(Collected data)
______
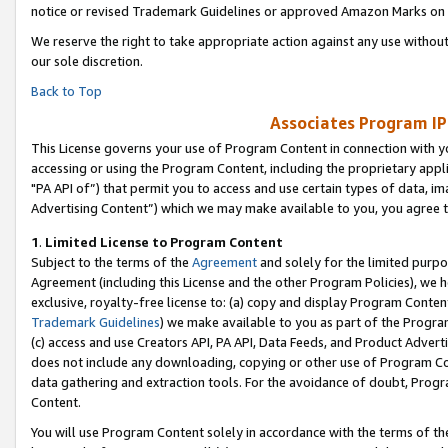
notice or revised Trademark Guidelines or approved Amazon Marks on t
We reserve the right to take appropriate action against any use without
our sole discretion.
Back to Top
Associates Program IP
This License governs your use of Program Content in connection with yo
accessing or using the Program Content, including the proprietary appli
"PA API of”) that permit you to access and use certain types of data, i
Advertising Content”) which we may make available to you, you agree t
1
.
Limited License to Program Content
Subject to the terms of the
Agreement
and solely for the limited purpo
Agreement (including this License and the other Program Policies), we 
exclusive, royalty-free license to: (a) copy and display Program Conten
Trademark Guidelines
) we make available to you as part of the Progra
(c) access and use Creators API, PA API, Data Feeds, and Product Adverti
does not include any downloading, copying or other use of Program Conte
data gathering and extraction tools. For the avoidance of doubt, Progr
Content.
You will use Program Content solely in accordance with the terms of t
______
Activity: Print the entries as they stand, first line through the line holding "This License governs", with every picture removed.

Task response:
notice or revised Trademark Guidelines or approved Amazon Marks on t
We reserve the right to take appropriate action against any use without
our sole discretion.
Back to Top
Associates Program IP
This License governs your use of Program Content in connection with yo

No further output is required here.